● **Exercise input**:
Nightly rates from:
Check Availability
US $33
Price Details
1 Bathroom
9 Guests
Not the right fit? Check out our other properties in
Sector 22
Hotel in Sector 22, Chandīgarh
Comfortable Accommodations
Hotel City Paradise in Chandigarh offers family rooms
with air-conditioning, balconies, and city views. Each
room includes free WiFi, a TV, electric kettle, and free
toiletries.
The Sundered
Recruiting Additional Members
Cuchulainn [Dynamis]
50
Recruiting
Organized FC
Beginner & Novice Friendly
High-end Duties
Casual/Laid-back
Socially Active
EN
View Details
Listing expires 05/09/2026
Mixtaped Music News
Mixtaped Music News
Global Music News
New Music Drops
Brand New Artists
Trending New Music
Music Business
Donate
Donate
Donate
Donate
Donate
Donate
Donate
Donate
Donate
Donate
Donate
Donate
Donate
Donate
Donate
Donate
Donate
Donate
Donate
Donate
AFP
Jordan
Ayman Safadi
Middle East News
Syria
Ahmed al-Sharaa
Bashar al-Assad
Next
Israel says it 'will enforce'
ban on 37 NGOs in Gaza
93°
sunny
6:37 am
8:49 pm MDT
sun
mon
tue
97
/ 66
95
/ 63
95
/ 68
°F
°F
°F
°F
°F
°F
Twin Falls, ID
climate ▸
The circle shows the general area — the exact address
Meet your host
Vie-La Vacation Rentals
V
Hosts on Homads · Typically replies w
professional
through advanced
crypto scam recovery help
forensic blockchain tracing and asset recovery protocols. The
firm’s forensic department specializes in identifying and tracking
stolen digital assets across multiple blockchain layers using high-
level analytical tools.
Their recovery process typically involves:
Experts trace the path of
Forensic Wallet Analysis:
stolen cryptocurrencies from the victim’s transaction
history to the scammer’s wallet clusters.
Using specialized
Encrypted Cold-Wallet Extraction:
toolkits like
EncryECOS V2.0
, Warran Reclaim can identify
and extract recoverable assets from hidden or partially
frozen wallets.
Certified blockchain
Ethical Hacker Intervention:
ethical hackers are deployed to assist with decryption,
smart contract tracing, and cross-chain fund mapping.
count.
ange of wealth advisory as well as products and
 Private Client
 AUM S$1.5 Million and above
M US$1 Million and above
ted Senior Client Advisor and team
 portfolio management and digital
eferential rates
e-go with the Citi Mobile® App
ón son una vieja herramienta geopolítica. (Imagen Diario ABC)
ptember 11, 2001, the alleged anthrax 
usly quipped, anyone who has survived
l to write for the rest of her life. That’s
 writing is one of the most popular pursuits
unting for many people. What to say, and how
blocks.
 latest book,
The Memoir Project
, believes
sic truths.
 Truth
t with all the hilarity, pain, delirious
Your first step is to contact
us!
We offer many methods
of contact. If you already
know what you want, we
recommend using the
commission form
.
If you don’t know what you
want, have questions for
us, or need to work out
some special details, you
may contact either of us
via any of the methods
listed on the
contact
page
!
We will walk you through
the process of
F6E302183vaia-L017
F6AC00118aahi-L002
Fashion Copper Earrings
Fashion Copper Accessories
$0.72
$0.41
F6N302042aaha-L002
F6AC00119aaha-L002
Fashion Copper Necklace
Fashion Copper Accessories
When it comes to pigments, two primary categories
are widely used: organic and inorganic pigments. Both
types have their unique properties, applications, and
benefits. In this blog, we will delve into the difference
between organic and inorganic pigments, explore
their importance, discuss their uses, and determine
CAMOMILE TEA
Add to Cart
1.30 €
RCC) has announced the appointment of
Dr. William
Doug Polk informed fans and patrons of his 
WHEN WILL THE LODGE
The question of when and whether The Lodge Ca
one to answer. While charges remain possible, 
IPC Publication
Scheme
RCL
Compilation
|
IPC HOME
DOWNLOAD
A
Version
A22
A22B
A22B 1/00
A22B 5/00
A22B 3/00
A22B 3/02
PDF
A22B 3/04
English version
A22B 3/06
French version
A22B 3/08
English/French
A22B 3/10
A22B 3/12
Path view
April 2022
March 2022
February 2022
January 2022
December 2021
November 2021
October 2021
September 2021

● **Directions**:
What is the number of lines in the records that contain "Client"? State that number alone.

● **Answer to this exercise**:
2